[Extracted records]
'''
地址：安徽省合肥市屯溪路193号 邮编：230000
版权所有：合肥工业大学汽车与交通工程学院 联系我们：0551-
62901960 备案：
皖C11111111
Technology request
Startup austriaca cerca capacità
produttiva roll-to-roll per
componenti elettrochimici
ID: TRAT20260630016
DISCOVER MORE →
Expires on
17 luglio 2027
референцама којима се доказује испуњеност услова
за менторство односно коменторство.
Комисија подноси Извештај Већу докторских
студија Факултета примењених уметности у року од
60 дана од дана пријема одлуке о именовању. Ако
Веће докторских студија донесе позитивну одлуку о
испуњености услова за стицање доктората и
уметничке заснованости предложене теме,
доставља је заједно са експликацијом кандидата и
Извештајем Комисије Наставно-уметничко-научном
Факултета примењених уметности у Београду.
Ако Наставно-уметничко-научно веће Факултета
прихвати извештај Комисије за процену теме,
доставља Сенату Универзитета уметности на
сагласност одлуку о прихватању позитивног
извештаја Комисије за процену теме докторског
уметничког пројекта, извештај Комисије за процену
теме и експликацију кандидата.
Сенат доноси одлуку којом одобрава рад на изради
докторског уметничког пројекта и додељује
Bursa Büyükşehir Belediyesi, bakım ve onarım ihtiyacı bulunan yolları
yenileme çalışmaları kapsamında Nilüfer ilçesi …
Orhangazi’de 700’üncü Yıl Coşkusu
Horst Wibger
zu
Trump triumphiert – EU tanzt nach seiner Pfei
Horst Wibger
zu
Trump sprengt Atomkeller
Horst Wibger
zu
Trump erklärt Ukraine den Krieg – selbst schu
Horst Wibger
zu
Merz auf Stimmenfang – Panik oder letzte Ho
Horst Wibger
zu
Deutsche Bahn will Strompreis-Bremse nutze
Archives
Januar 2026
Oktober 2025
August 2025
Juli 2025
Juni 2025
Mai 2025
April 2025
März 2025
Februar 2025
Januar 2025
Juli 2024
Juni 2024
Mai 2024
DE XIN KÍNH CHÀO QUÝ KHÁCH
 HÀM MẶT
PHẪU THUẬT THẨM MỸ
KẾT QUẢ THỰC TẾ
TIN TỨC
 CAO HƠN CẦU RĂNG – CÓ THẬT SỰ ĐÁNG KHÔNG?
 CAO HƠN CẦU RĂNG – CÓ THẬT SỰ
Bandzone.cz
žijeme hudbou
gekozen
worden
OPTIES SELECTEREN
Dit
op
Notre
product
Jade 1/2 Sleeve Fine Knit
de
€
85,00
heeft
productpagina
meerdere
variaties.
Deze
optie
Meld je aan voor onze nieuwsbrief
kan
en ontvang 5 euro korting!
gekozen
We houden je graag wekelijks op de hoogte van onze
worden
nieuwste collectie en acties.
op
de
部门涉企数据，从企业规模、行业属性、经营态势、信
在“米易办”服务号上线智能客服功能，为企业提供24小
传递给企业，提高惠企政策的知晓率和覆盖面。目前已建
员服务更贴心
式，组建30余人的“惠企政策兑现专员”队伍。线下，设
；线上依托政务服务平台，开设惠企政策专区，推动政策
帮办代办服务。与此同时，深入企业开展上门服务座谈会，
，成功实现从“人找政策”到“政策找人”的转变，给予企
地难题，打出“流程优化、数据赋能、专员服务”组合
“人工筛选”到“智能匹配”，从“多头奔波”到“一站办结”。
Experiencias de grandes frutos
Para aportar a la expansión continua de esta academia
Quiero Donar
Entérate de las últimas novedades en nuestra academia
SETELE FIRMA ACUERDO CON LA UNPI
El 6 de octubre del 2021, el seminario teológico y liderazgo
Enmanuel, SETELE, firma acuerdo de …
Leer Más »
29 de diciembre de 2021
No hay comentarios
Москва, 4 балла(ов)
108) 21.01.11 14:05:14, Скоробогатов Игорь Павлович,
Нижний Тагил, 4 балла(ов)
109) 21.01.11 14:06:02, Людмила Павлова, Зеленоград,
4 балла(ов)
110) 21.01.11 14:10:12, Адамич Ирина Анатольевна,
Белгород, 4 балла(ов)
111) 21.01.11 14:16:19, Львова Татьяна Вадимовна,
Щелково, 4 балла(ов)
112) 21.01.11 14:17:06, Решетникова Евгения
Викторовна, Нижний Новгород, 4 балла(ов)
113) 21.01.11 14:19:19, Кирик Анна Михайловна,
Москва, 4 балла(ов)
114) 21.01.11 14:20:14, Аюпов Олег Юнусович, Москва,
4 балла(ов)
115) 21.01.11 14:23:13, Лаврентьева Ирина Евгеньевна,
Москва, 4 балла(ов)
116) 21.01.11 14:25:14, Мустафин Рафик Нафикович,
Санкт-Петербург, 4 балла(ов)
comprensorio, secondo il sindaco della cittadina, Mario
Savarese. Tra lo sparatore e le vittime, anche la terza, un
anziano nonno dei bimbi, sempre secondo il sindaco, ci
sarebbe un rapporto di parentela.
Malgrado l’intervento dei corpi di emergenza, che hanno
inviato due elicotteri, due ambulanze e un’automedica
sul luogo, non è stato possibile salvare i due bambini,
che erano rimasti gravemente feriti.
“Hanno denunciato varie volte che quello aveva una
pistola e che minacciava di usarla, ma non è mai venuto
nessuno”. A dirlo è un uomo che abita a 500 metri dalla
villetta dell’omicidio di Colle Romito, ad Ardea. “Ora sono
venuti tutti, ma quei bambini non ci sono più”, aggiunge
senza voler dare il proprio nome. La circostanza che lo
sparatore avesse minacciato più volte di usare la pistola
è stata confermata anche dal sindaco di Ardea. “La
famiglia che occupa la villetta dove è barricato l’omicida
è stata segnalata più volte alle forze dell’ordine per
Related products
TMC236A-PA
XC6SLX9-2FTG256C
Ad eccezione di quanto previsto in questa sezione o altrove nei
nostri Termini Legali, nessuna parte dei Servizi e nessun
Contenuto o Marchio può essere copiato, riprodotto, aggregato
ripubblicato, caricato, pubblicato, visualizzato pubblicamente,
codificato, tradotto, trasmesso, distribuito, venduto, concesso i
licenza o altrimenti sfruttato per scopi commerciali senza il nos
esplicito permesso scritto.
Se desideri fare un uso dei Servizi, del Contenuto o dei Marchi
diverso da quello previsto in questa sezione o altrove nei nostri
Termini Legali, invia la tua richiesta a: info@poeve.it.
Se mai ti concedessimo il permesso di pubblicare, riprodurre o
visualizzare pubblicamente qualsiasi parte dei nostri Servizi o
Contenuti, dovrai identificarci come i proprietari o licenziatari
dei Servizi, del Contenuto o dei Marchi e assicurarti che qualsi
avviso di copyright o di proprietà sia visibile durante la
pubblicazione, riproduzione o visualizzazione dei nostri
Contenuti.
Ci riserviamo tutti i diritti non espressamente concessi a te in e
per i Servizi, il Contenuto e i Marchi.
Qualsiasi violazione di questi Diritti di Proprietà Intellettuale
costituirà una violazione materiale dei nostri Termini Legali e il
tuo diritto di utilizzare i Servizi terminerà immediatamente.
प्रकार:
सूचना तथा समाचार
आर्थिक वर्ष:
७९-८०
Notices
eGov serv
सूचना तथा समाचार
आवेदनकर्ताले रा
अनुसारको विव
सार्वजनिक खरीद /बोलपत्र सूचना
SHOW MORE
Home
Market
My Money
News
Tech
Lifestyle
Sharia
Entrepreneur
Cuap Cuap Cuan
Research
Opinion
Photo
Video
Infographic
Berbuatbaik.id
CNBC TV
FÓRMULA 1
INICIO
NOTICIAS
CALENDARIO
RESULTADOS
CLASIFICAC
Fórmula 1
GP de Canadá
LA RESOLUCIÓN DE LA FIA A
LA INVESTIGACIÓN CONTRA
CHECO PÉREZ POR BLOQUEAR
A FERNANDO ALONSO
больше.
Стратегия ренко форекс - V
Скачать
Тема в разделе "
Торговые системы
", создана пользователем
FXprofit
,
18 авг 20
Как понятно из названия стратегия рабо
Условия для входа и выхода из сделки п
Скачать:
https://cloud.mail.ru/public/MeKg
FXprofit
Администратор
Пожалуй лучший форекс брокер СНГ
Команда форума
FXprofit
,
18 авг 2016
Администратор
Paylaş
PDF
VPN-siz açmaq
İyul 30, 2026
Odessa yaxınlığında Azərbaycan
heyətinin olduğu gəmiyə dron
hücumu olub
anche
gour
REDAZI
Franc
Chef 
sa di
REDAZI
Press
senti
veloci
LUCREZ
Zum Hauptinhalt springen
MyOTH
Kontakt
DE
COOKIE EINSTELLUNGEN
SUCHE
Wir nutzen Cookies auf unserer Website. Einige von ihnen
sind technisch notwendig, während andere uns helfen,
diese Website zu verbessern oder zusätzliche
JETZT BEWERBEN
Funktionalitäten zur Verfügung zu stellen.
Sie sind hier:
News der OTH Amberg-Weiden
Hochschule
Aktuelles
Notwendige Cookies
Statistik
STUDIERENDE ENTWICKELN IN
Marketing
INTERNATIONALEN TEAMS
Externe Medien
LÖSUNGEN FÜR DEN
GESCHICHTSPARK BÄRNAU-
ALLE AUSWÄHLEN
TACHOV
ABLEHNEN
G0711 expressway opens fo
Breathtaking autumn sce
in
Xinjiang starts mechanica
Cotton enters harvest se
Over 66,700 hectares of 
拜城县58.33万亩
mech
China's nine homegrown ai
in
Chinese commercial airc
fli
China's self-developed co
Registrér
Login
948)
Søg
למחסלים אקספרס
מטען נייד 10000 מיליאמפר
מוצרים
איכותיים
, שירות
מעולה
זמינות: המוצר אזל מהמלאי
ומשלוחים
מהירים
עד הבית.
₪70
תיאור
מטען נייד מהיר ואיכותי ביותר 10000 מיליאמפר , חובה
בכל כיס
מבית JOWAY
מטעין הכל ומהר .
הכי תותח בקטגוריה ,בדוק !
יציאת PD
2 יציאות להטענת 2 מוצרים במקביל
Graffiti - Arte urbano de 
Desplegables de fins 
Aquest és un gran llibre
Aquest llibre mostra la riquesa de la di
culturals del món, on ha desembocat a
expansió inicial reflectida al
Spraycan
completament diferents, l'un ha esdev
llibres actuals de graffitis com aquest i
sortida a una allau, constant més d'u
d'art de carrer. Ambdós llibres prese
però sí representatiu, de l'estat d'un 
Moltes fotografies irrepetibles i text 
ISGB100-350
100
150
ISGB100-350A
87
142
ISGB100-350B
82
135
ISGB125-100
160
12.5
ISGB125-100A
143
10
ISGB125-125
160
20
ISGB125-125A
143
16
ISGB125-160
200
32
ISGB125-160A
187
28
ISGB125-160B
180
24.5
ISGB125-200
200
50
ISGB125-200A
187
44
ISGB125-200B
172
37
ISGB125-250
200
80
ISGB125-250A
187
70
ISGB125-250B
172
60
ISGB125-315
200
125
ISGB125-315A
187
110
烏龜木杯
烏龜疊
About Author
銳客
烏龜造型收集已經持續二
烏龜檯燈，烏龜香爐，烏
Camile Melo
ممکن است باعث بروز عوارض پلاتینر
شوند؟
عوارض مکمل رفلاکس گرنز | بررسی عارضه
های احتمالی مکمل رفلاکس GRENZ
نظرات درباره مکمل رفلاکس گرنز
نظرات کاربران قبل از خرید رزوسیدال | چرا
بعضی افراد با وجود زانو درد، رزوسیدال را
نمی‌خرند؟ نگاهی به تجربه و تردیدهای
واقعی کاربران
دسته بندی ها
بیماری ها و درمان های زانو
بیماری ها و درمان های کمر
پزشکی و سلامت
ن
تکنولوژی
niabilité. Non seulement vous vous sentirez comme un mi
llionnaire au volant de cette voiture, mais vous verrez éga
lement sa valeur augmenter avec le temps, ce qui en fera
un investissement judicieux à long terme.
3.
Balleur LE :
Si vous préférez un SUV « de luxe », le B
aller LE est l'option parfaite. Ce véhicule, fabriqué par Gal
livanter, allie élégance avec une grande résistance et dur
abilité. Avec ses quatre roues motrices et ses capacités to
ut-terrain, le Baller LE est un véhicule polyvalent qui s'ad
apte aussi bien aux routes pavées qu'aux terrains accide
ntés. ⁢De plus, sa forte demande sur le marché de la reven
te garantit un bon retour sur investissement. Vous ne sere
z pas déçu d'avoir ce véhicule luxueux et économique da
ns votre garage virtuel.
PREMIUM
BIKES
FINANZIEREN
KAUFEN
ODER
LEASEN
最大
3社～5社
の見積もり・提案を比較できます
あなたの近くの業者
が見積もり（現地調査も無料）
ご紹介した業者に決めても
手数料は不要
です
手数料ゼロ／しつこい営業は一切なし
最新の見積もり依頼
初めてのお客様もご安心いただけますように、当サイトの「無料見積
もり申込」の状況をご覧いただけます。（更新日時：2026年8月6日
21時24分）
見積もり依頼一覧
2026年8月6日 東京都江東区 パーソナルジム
'''
ABOUT THIS TASK:
Output the lines above exactly, but only those between the line holding "למחסלים אקספרס" and the line holding "2 יציאות להטענת 2 מוצרים במקביל", inclusive.

ANSWER:
למחסלים אקספרס
מטען נייד 10000 מיליאמפר
מוצרים
איכותיים
, שירות
מעולה
זמינות: המוצר אזל מהמלאי
ומשלוחים
מהירים
עד הבית.
₪70
תיאור
מטען נייד מהיר ואיכותי ביותר 10000 מיליאמפר , חובה
בכל כיס
מבית JOWAY
מטעין הכל ומהר .
הכי תותח בקטגוריה ,בדוק !
יציאת PD
2 יציאות להטענת 2 מוצרים במקביל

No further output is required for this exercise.